GOAL OF THE EXERCISE:
All lines below starting at the one that holds "Brak komentarzy" and ending at the one that holds "dell'avvenuto rimborso." should be printed exactly, ends included. Pictures should not be printed, nor anything else.

Extracted records:
%%
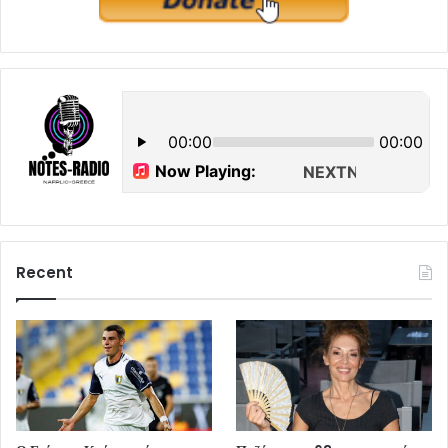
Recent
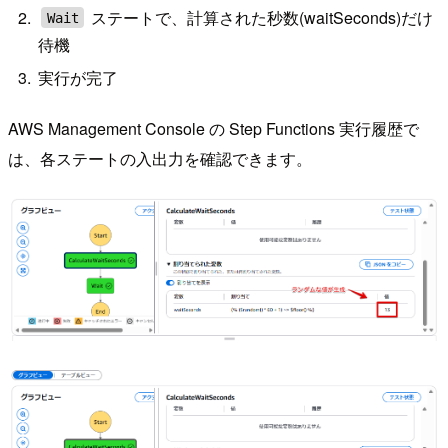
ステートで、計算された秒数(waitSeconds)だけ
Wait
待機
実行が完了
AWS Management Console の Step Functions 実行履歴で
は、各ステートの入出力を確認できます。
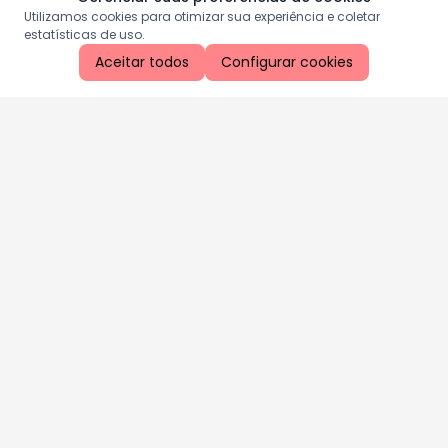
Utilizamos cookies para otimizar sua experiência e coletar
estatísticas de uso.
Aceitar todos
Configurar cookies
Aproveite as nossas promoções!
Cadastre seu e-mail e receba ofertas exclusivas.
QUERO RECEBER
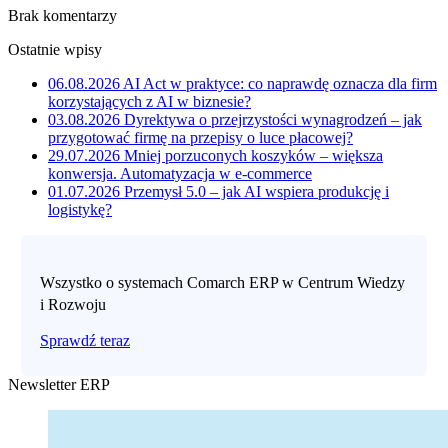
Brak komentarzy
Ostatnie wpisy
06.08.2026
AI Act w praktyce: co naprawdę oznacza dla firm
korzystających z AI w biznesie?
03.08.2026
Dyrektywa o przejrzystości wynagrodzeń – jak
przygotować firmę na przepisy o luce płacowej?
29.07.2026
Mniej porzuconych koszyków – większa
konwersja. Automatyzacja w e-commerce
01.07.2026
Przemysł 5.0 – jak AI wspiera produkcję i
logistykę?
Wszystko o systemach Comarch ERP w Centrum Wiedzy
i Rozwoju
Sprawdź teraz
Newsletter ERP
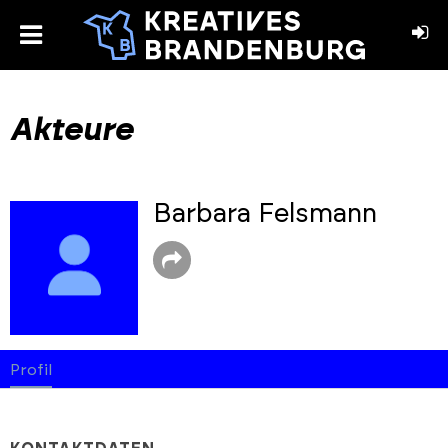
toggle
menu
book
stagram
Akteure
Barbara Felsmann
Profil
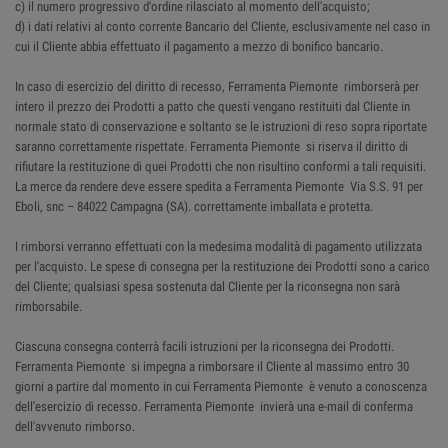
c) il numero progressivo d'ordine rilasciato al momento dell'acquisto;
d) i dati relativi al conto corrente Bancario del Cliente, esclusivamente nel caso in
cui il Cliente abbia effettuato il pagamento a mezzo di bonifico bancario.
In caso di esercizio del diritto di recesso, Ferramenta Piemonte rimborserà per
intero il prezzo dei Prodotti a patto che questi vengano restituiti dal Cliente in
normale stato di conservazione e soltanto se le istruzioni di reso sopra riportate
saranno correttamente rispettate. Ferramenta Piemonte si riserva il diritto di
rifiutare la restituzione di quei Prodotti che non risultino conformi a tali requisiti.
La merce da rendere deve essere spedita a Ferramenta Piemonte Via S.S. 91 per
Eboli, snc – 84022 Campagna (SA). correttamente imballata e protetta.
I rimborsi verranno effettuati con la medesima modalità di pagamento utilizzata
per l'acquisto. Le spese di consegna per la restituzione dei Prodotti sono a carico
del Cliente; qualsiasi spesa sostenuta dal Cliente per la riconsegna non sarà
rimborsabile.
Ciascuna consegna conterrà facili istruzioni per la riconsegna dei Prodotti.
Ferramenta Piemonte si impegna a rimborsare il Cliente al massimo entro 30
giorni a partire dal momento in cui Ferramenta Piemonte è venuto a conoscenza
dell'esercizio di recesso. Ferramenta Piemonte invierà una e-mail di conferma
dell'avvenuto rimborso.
%%
%%
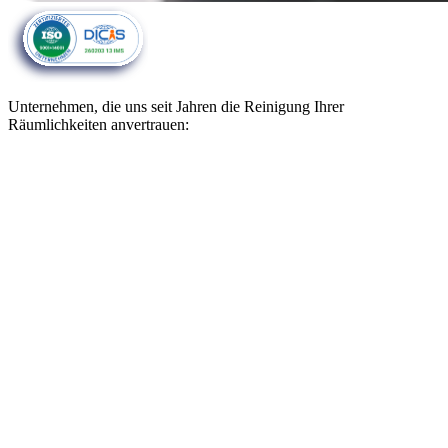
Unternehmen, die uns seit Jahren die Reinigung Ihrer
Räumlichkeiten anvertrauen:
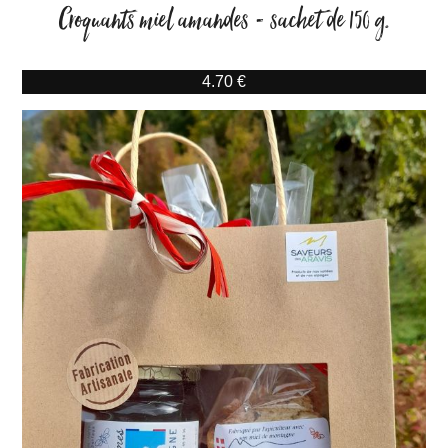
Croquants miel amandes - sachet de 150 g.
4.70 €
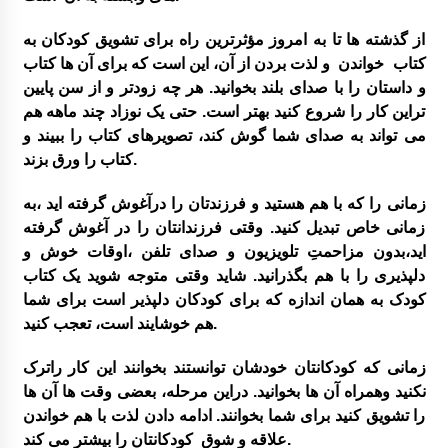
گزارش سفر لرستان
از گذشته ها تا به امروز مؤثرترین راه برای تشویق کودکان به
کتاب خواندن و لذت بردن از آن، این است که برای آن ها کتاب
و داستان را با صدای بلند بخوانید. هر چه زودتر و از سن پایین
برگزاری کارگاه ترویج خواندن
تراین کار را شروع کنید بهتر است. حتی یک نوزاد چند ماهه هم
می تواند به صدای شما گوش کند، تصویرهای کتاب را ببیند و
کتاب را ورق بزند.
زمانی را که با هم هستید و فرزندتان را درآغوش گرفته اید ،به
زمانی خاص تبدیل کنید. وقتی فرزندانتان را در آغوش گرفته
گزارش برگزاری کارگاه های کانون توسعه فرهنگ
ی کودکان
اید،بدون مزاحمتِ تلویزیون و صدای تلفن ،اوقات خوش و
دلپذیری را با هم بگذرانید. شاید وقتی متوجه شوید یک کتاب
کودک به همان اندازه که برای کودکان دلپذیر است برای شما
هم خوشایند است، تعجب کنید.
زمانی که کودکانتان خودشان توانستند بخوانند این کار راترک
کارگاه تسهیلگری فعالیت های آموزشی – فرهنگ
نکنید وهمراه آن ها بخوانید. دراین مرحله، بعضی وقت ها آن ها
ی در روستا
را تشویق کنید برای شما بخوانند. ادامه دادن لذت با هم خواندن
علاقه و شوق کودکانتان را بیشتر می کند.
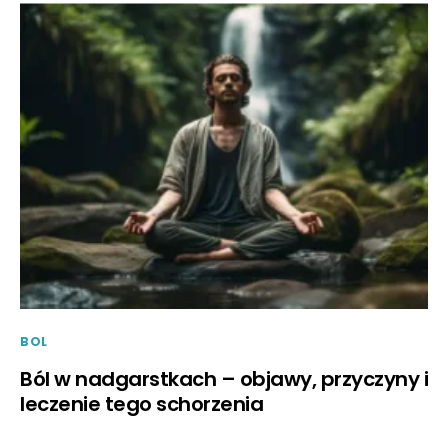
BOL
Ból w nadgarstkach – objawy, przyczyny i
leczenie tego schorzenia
%%
ANSWER BOX:
Brak komentarzy
Ostatnie wpisy
06.08.2026
AI Act w praktyce: co naprawdę oznacza dla firm
korzystających z AI w biznesie?
03.08.2026
Dyrektywa o przejrzystości wynagrodzeń – jak
przygotować firmę na przepisy o luce płacowej?
29.07.2026
Mniej porzuconych koszyków – większa
konwersja. Automatyzacja w e-commerce
01.07.2026
Przemysł 5.0 – jak AI wspiera produkcję i
logistykę?
Wszystko o systemach Comarch ERP w Centrum Wiedzy
i Rozwoju
Sprawdź teraz
Newsletter ERP
toggle
menu
book
stagram
Akteure
Barbara Felsmann
Profil
c) il numero progressivo d'ordine rilasciato al momento dell'acquisto;
d) i dati relativi al conto corrente Bancario del Cliente, esclusivamente nel caso in
cui il Cliente abbia effettuato il pagamento a mezzo di bonifico bancario.
In caso di esercizio del diritto di recesso, Ferramenta Piemonte rimborserà per
intero il prezzo dei Prodotti a patto che questi vengano restituiti dal Cliente in
normale stato di conservazione e soltanto se le istruzioni di reso sopra riportate
saranno correttamente rispettate. Ferramenta Piemonte si riserva il diritto di
rifiutare la restituzione di quei Prodotti che non risultino conformi a tali requisiti.
La merce da rendere deve essere spedita a Ferramenta Piemonte Via S.S. 91 per
Eboli, snc – 84022 Campagna (SA). correttamente imballata e protetta.
I rimborsi verranno effettuati con la medesima modalità di pagamento utilizzata
per l'acquisto. Le spese di consegna per la restituzione dei Prodotti sono a carico
del Cliente; qualsiasi spesa sostenuta dal Cliente per la riconsegna non sarà
rimborsabile.
Ciascuna consegna conterrà facili istruzioni per la riconsegna dei Prodotti.
Ferramenta Piemonte si impegna a rimborsare il Cliente al massimo entro 30
giorni a partire dal momento in cui Ferramenta Piemonte è venuto a conoscenza
dell'esercizio di recesso. Ferramenta Piemonte invierà una e-mail di conferma
dell'avvenuto rimborso.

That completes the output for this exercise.